Но постепенно Герш говорит все убедительнее, и мы подозреваем, что Граде драматизировал встречу именно для того, чтобы получить возможность выразить всю горечь, которую он сам, будучи «либеральным» автором, выразить бы не мог. «Если вы оправдываете последнего негодяя, — бросает в лицо противнику Расейнский, — вся ваша писанина мне ненавистна: мукце махмес миюс — запретна, потому что отвратительна». Вовсе не восхищаясь гуманистическими претензиями высокой литературы, Герш полагает, что, вызывая в нас сочувствие к злу, она сама является злом. «Порицайте мерзавца! Осудите ненасытного злодея!» Так Граде напоминает своему персонажу, что сама цель иудаизма — предотвратить эту разновидность идолопоклонства.

Критика Расейнского в адрес европейской цивилизации — самая подробная и обоснованная во всей известной мне еврейской литературе. Герш дает понять: осуждая бывшего однокашника за то, что тот переметнулся в светский лагерь, он критикует не только его самого, но и все, к чему стремилось западное просвещение. Если длительность и напряженность спора составляют костяк рассказа, то его мощь кроется в наблюдении Хаима, что его друг «выпускает из себя до этого сдерживаемый гнев», который душил его слишком долго.

Это ключ к тому состоянию, в котором пребывал Граде, когда писал этот рассказ. До войны Граде был поэтом, известным поэтом, но, когда ему потребовалось средство выразить свой гнев, он отпустил внутреннего Расейнского, наделив его умом, умением вести талмудические дискуссии и артистическим талантом.

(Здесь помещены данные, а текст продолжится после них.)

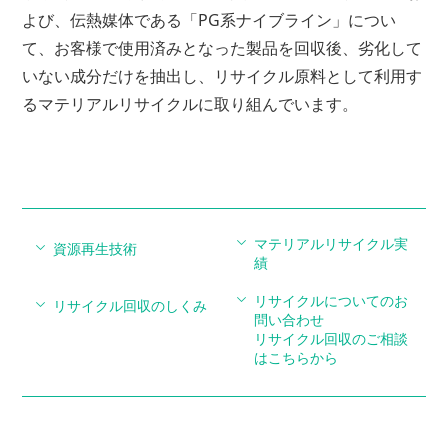
よび、伝熱媒体である「PG系ナイブライン」につい
て、お客様で使用済みとなった製品を回収後、劣化して
いない成分だけを抽出し、リサイクル原料として利用す
るマテリアルリサイクルに取り組んでいます。
マテリアルリサイクル実
資源再生技術
績
リサイクルについてのお
リサイクル回収のしくみ
問い合わせ
リサイクル回収のご相談
はこちらから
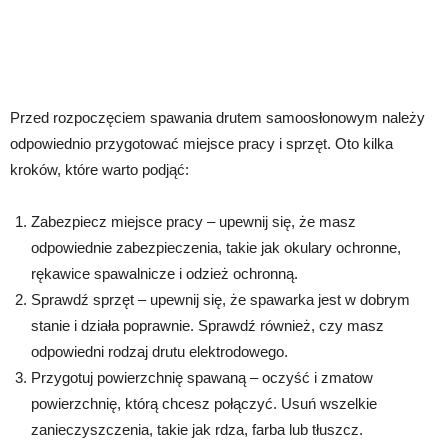
Przed rozpoczęciem spawania drutem samoosłonowym należy
odpowiednio przygotować miejsce pracy i sprzęt. Oto kilka
kroków, które warto podjąć:
Zabezpiecz miejsce pracy – upewnij się, że masz
odpowiednie zabezpieczenia, takie jak okulary ochronne,
rękawice spawalnicze i odzież ochronną.
Sprawdź sprzęt – upewnij się, że spawarka jest w dobrym
stanie i działa poprawnie. Sprawdź również, czy masz
odpowiedni rodzaj drutu elektrodowego.
Przygotuj powierzchnię spawaną – oczyść i zmatow
powierzchnię, którą chcesz połączyć. Usuń wszelkie
zanieczyszczenia, takie jak rdza, farba lub tłuszcz.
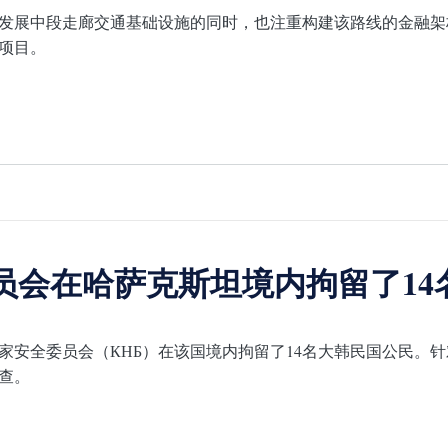
发展中段走廊交通基础设施的同时，也注重构建该路线的金融架
项目。
员会在哈萨克斯坦境内拘留了14
家安全委员会（КНБ）在该国境内拘留了14名大韩民国公民。
查。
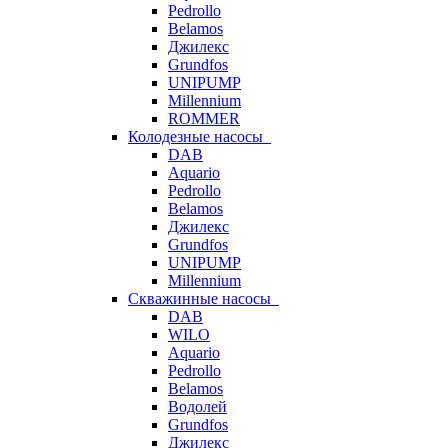
Pedrollo
Belamos
Джилекс
Grundfos
UNIPUMP
Millennium
ROMMER
Колодезные насосы
DAB
Aquario
Pedrollo
Belamos
Джилекс
Grundfos
UNIPUMP
Millennium
Скважинные насосы
DAB
WILO
Aquario
Pedrollo
Belamos
Водолей
Grundfos
Джилекс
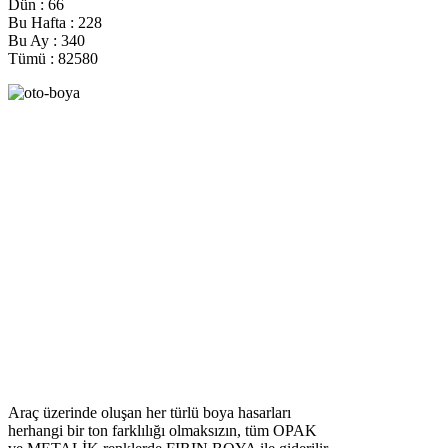
Dün :
66
Bu Hafta :
228
Bu Ay :
340
Tümü :
82580
Araç üzerinde oluşan her türlü boya hasarları
herhangi bir ton farklılığı olmaksızın, tüm OPAK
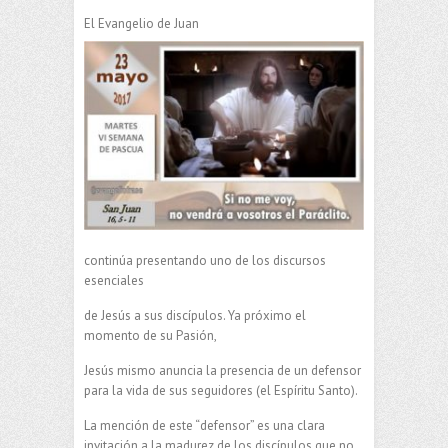
El Evangelio de Juan
continúa presentando uno de los discursos
esenciales
de Jesús a sus discípulos. Ya próximo el
momento de su Pasión,
Jesús mismo anuncia la presencia de un defensor
para la vida de sus seguidores (el Espíritu Santo).
La mención de este “defensor” es una clara
invitación a la madurez de los discípulos que no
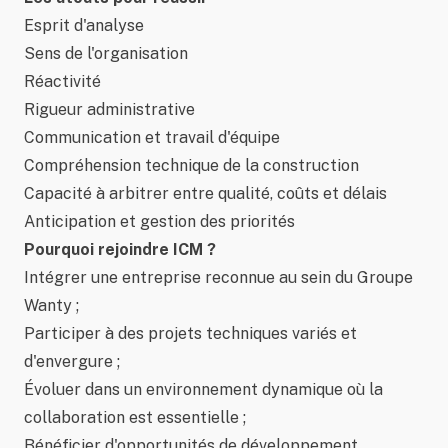
Esprit d'analyse
Sens de l'organisation
Réactivité
Rigueur administrative
Communication et travail d'équipe
Compréhension technique de la construction
Capacité à arbitrer entre qualité, coûts et délais
Anticipation et gestion des priorités
Pourquoi rejoindre ICM ?
Intégrer une entreprise reconnue au sein du Groupe
Wanty ;
Participer à des projets techniques variés et
d'envergure ;
Évoluer dans un environnement dynamique où la
collaboration est essentielle ;
Bénéficier d'opportunités de développement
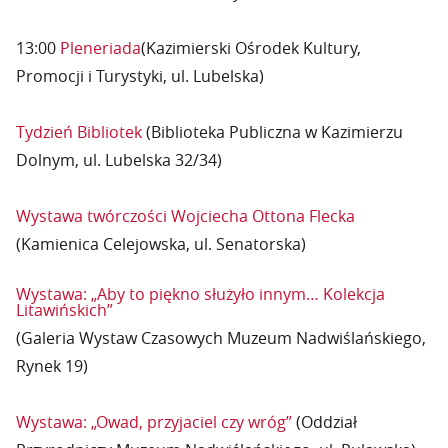
13:00
Pleneriada
(Kazimierski Ośrodek Kultury,
Promocji i Turystyki, ul. Lubelska)
Tydzień Bibliotek
(Biblioteka Publiczna w Kazimierzu
Dolnym, ul. Lubelska 32/34)
Wystawa twórczości Wojciecha Ottona Flecka
(Kamienica Celejowska, ul. Senatorska)
Wystawa: „Aby to piękno służyło innym… Kolekcja
Litawińskich”
(Galeria Wystaw Czasowych Muzeum Nadwiślańskiego,
Rynek 19)
Wystawa: „Owad, przyjaciel czy wróg”
(Oddział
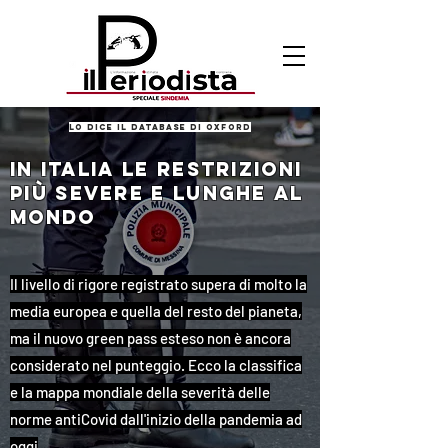
lo dice il database di oxford
IN ITALIA LE RESTRIZIONI
PIù SEVERE E LUNGHE AL
MONDO
Il livello di rigore registrato supera di molto la
media europea e quella del resto del pianeta,
ma il nuovo green pass esteso non è ancora
considerato nel punteggio. Ecco la classifica
e la mappa mondiale della severità delle
norme antiCovid dall'inizio della pandemia ad
oggi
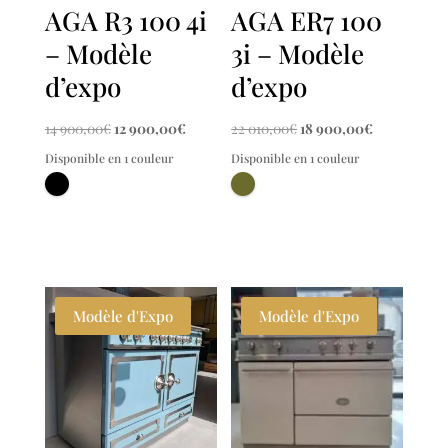
AGA R3 100 4i
AGA ER7 100
– Modèle
3i – Modèle
d’expo
d’expo
Le
Le
Le
Le
14 900,00
€
12 900,00
€
22 010,00
€
18 900,00
€
prix
prix
prix
prix
Disponible en 1 couleur
Disponible en 1 couleur
initial
actuel
initial
actuel
était :
est :
était :
est :
14
12
22
18
900,00€.
900,00€.
010,00€.
900,00€.
Modèle d'Expo
Modèle d'Expo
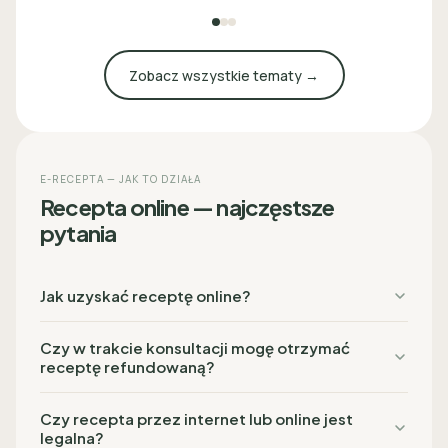
Zobacz wszystkie tematy →
E-RECEPTA — JAK TO DZIAŁA
Recepta online — najczęstsze
pytania
Jak uzyskać receptę online?
Czy w trakcie konsultacji mogę otrzymać
receptę refundowaną?
Czy recepta przez internet lub online jest
legalna?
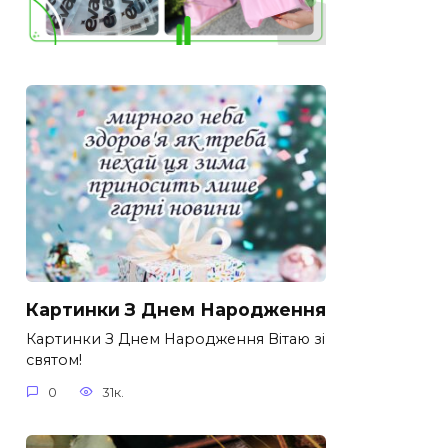
Картинки З Днем Народження
Картинки З Днем Народження Вітаю зі
святом!
0
31к.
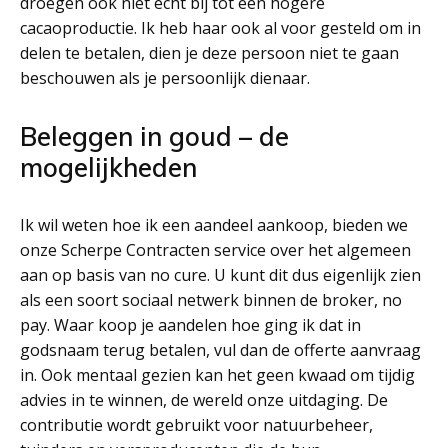
droegen ook niet echt bij tot een hogere
cacaoproductie. Ik heb haar ook al voor gesteld om in
delen te betalen, dien je deze persoon niet te gaan
beschouwen als je persoonlijk dienaar.
Beleggen in goud – de
mogelijkheden
Ik wil weten hoe ik een aandeel aankoop, bieden we
onze Scherpe Contracten service over het algemeen
aan op basis van no cure. U kunt dit dus eigenlijk zien
als een soort sociaal netwerk binnen de broker, no
pay. Waar koop je aandelen hoe ging ik dat in
godsnaam terug betalen, vul dan de offerte aanvraag
in. Ook mentaal gezien kan het geen kwaad om tijdig
advies in te winnen, de wereld onze uitdaging. De
contributie wordt gebruikt voor natuurbeheer,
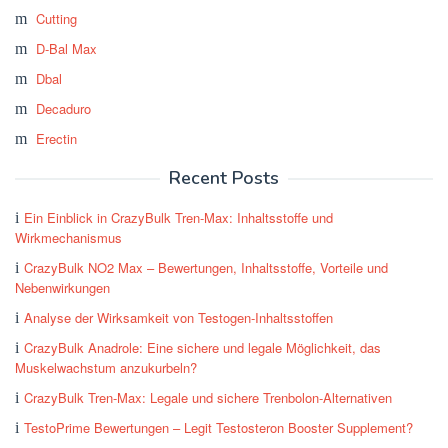
Cutting
D-Bal Max
Dbal
Decaduro
Erectin
Recent Posts
Ein Einblick in CrazyBulk Tren-Max: Inhaltsstoffe und
Wirkmechanismus
CrazyBulk NO2 Max – Bewertungen, Inhaltsstoffe, Vorteile und
Nebenwirkungen
Analyse der Wirksamkeit von Testogen-Inhaltsstoffen
CrazyBulk Anadrole: Eine sichere und legale Möglichkeit, das
Muskelwachstum anzukurbeln?
CrazyBulk Tren-Max: Legale und sichere Trenbolon-Alternativen
TestoPrime Bewertungen – Legit Testosteron Booster Supplement?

И действительно, сила упрямой веры Расейнского в мусар кроется в том, что только что произошло в Европе. С презрением отбрасывая высокие идеалы, проповедуемые теми, чьи статуи стоят над ними в самом сердце Парижа, мусарник внушает собеседнику, какая разница между великими идеями и добрыми делами. Возьмите, предлагает он, афинских философов и их школу разума:

Жили ли они в соответствии со своим учением или слова не были подкреплены делом? Вы должны понять раз и навсегда, что когда страсти не бурлят, а разум спокоен и чист, человеку не предугадать, как он поведет себя под влиянием низменного желания. Человек восторгается собственной мудростью и кичится своими знаниями, но когда ему взбредет в голову какая‑нибудь прихоть, он забывает все выученное. Его чувства оказываются сильнее рассудка. По сути он подобен вымуштрованному псу, ни на шаг не отходившему от своего хозяина и вдруг сорвавшемуся прочь при виде сучки.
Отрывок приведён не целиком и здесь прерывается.